The United States Court of Appeals for the Third Circuit has adopted a two-step approach for certification of a collective action pursuant to 29 U.S.C. § 216(b). Zavala v. Wal Mart Stores Inc., 691 F.3d 527, 535-36 (3d Cir. 2012). "During the initial phase, which is conducted early in the litigation process when the court has minimal evidence, `the court makes a preliminary determination whether the employees enumerated in the complaint can be provisionally categorized as similarly situated to the named plaintiff.'" Harrison, 305 F.R.D. at 88 (quoting Symczyk, 656 F.3d at 192). "`[I]f the plaintiff carries [his] burden at this threshold stage, the court will "conditionally certify" the collective action for the purposes of notice and pretrial discovery.'" Id. (quoting Symczyk, 656 F.3d at 192). However, "`conditional certification' is not really a certification. It is actually `the district court's exercise of [its] discretionary power . . . to facilitate the sending of notice to potential class members, and is neither necessary nor sufficient for the existence of a representative action under [the] FLSA." Zavala, 691 F.3d at 536 (first and third alterations in original) (quoting Symczyk, 656 F.3d at 194). "`After discovery, and with the benefit of a much thicker record than it had at the notice stage, a court following this approach then makes a conclusive determination as to whether each plaintiff who has opted in to the collective action is in fact similarly situated to the named plaintiff.'" Harrison, 305 F.R.D. at 88 (quoting Symczyk, 656 F.3d at 193). "If the plaintiff carries his heavier burden during the second phase `the case may proceed to trial as a collective action.'" Id. (quoting Symczyk, 656 F.3d at 193).

As other district courts in this Circuit have explained, in the first step, the "Plaintiff must make `a modest factual showing that the similarly situated requirement is satisfied.'" Titchenell v.
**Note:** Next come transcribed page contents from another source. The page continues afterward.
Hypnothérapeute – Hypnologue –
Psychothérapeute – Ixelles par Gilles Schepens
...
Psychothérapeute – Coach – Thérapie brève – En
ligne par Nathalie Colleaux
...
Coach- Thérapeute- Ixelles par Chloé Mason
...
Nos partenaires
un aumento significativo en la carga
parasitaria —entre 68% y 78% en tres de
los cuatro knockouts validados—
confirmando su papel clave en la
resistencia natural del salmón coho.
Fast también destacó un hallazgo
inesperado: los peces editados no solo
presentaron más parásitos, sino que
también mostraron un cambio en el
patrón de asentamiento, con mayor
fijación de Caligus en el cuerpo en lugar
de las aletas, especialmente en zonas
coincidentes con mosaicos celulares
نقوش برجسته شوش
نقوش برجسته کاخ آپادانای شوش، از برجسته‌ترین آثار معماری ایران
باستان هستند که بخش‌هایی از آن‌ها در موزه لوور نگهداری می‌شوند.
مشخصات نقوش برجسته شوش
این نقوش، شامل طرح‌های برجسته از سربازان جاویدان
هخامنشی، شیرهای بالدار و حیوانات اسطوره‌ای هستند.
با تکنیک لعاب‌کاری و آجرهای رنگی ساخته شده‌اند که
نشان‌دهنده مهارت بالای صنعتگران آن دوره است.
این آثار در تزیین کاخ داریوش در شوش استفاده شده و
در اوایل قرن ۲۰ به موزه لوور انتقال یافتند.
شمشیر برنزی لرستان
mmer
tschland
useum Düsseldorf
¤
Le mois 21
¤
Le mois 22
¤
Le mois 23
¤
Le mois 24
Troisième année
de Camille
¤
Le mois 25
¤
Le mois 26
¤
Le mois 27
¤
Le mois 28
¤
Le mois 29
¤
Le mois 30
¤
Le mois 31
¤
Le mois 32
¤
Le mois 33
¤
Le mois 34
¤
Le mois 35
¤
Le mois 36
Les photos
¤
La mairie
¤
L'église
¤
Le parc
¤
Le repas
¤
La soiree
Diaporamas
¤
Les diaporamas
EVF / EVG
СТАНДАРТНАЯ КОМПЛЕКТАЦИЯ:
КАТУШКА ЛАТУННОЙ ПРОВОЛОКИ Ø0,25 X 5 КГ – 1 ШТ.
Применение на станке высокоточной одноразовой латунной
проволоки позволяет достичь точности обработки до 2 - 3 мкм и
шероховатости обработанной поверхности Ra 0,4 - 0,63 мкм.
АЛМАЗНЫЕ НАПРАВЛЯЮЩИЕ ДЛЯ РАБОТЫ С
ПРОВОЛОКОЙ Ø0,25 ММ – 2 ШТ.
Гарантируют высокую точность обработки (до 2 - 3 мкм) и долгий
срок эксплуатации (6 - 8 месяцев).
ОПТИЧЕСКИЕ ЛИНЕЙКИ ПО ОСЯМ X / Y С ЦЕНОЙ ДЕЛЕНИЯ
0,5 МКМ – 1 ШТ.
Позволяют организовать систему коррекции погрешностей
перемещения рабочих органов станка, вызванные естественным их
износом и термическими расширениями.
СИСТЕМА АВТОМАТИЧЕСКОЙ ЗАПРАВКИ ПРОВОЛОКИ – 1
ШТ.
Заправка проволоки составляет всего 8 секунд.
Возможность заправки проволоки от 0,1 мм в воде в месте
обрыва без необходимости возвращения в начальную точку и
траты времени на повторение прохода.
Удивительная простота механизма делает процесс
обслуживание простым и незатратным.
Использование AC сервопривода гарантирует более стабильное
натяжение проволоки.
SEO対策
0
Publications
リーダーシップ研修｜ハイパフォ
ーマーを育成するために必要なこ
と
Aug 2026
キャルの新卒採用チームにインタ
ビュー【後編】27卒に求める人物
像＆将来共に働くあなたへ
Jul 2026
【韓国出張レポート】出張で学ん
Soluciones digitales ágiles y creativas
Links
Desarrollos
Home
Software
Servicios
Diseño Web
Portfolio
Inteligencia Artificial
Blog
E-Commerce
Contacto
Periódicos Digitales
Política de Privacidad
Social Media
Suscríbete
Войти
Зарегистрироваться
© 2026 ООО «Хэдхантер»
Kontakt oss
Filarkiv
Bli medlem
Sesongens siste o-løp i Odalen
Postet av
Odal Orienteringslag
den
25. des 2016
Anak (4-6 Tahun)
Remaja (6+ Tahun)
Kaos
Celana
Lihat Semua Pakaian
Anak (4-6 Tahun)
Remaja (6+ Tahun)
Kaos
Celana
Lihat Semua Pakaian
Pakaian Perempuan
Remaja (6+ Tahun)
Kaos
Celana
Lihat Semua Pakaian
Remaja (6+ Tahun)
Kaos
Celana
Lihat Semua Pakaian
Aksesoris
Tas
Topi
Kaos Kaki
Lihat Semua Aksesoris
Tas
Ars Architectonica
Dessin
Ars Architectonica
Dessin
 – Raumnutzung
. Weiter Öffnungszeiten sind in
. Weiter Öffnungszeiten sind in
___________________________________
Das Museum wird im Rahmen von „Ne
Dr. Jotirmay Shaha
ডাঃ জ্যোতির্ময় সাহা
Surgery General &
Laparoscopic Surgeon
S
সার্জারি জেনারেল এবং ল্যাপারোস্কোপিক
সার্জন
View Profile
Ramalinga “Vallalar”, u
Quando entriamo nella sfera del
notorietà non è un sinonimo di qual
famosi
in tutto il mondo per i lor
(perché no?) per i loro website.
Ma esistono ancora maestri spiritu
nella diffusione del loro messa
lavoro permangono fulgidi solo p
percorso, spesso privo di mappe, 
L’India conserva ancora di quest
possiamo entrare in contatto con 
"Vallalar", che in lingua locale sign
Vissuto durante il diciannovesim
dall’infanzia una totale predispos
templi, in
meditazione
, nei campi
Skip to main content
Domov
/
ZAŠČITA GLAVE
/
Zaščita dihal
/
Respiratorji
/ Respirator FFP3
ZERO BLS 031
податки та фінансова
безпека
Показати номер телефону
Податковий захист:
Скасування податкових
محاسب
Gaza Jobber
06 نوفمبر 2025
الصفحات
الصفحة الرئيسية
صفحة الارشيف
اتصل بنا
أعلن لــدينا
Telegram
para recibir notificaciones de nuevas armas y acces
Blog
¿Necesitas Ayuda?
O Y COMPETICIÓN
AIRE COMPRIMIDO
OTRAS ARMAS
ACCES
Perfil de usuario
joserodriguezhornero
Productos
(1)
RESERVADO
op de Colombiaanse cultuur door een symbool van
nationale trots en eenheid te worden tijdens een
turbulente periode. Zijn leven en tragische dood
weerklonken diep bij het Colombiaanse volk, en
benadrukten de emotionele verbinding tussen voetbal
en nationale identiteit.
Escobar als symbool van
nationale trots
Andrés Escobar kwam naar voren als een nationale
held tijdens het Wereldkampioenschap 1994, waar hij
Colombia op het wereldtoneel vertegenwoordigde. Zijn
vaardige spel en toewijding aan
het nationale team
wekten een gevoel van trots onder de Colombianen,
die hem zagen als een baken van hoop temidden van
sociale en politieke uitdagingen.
Apria Healthcare Inc., Civ. A. No. 11-563, 2012 WL 3731341, at *3 (E.D. Pa. Aug. 29, 2012) (quoting Bosley v. Chubb Corp., Civ. A. No. 04-4598, 2005 WL 1334565, at *3 (E.D. Pa. June 3, 2005)). "Without evaluating the merits of plaintiff's case, the Court must determine `whether plaintiff's proposed class consists of similarly situated employees who were collectively the victims of a single decision, policy, or plan.'" Id. (quoting Lugo v. Farmer's Pride Inc., Civ. A. No. 07-749, 2008 WL 638237, at *3 (E.D. Pa. Mar. 7, 2008)). Thus, "[u]nder this standard, `a plaintiff must produce some evidence, beyond pure speculation, of a factual nexus between the manner in which the employer's alleged policy affected her and the manner in which it affected other employees.'" Sawyer v. Health Care Solutions at Home, Inc., Civ. A. No. 16-5674, 2018 WL 1959632, at *3 (E.D. Pa. Apr. 25, 2018) (quoting Symczyk, 656 F.3d at 193); see also Drummond v. Herr Foods, Inc., Civ. A. No. 13-5991, 2015 WL 894329, at *2 (E.D. Pa. Mar. 2, 2015) (same). "However, this remains a lenient burden." Harrison, 305 F.R.D. at 88 (citing Smith v. Sovereign Bancorp Inc., Civ. A. No. 03-2420, 2003 WL 22701017, at *3 (E.D. Pa. Nov. 13, 2003); and Resch v. Krapf's Coaches, Inc., Civ. A. No. 11-6893, 2012 WL 2500623, at *3 (E.D. Pa. June 29, 2012)). "Further, the merits of plaintiff's claims need not be evaluated in order for notice to be approved and disseminated." Id. (citing Resch, 2012 WL 2500623, at *3; and Chabrier v. Wilmington Fin., Inc., Civ. A. No. 06-4176, 2006 WL 3742774 (E.D. Pa. Dec. 13, 2006)).

B. Discussion

Plaintiffs argue that they have satisfied the lenient conditional certification requirement that they make a modest factual showing that they are similarly situated to, and share common legal claims with, the potential opt-in plaintiffs. As detailed in the facts set forth above, Plaintiffs have submitted, inter alia, (1) declarations from the three named Plaintiffs, which state that they were negatively affected by Defendants' wage and hour policies and that they understood that other employees were similarly affected by those policies; (2) an inter-office memo from Ms. Santos to "All Field Staff" and other inter-office documents that together acknowledge that Defendants were not properly compensating staff for non-billable hours; and (3) memos from Ms. Santos enclosing checks to Plaintiffs Charles and Griffin, acknowledging Defendants' failure to provide them overtime pay for billable hours worked over forty, along with the Plaintiffs' declarations that "multiple such checks [were] issued to BHWs and/or TSSs who were similarly impacted by the wage and hour violations." (Pls.' Mem. Exs. C, D & F; Charles Decl. ¶ 20; Griffin Decl. ¶ 22; Simon Decl. ¶ 21.) Based on this evidence, in conjunction with the other evidence of record, we conclude that Plaintiffs have, in fact, met their burden of making a "`modest factual showing'" that the similarly situated requirement is satisfied, as they have submitted proof that the putative collective members were together "the victims of a single decision, policy, or plan," Titchinell, 2012 WL 3731341, at *3 (quotations omitted), and they have "`produce[d] some evidence, beyond pure speculation, of a factual nexus between the manner in which the employer's alleged policy affected [them] and the manner in which it affected other employees,'" Sawyer, 2018 WL 1959632, at *3 (quotation omitted). See also Morrow v. Cty. of Montgomery, Civ. A. No. 13-1032, 2014 WL 348625, at *3 (E.D. Pa. Jan. 31, 2014) (noting that plaintiff's burden of making a modest factual showing is a "lenient standard").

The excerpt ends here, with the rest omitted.